Results showed that 1126 (or 8.11%) of the 13,887 transcript isoforms were differentially expressed (FDR < 0.05), 510 of which were up-regulated in the R group (see Table S14 for list of genes differentially expressed between R and S). Three unique transcript orthologs that participate in disease resistance were found up-regulated in the R group (FDR < 0.05). These included Pathogenesis-related protein PR-1 (Mba05_g23810.1), which is involved in defense response [62]; CC-NBS-LRR (Mba01_g04170.1), for disease resistance, and Putative leaf rust 10 disease-resistance locus receptor-like protein kinase (Mba06_g10570.1). (Note: because Pacol is the resistant variety, we used the Mba* naming system of the M. balbisiana DH–PKW genome reference to which Pacol and Pacol-specific reads of the backcrosses were aligned.).

GO analysis of genes up-regulated in the R group showed enrichment of genes associated with Rho GDP-dissociation inhibitor activity (MF; GO:0005094), which participates in phagocytosis (Figure 9). These genes include Mba11_g07850.1 and Mba05_g13750.1, both of which encode for Rho GDP-dissociation inhibitor 1 (see list of genes associated with each GO term in Table S15, and Figures S19–S21 for graphical representations of BP, MF, and CC, respectively).
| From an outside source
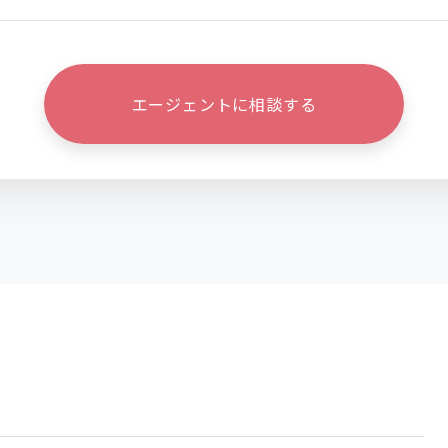
エージェントに相談する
KEGG pathway analysis of the up-regulated genes in the R group showed enzymes enriched in Plant–Pathogen Interactions. These included cyclic nucleotide gated channel (e.g., Mba08_g30140.1), calcium-dependent protein kinase (e.g., Mba01_g13260.1), and 3-ketoacyl-CoA synthase (e.g., Mba03_g16550.1).

To further identify the molecular underpinnings of resistance of abaca against AbBTV, we recommend challenging these genotypes with the virus. Such an approach will elicit a transcriptional response of genes associated with the trait of interest. This is an interesting area for further inquiry.

4. Conclusions

A range of transcript orthologs underlying high fiber quality in abaca were identified following best practices in RNA-seq analysis. GO enrichment analysis showed several genes associated with polysaccharide synthesis including cellulose, callose, glucan, tubulins, actins, etc. KEGG pathway analysis also showed several genes encoding for enzymes involved in lignin biosynthesis. Their participation in fiber synthesis would be an interesting area for succeeding studies. Genes associated with disease resistance were identified, albeit modestly. These included Pathogenesis-related protein PR-1, CC-NBS-LRR, and Putative leaf rust 10 disease-resistance locus receptor-like protein kinase. KEGG pathway analysis further showed genes encoding for enzymes involved in Plant–Pathogen Interactions. The contribution of these candidate genes to fiber quality and pathogen resistance is something worth following up in future investigations.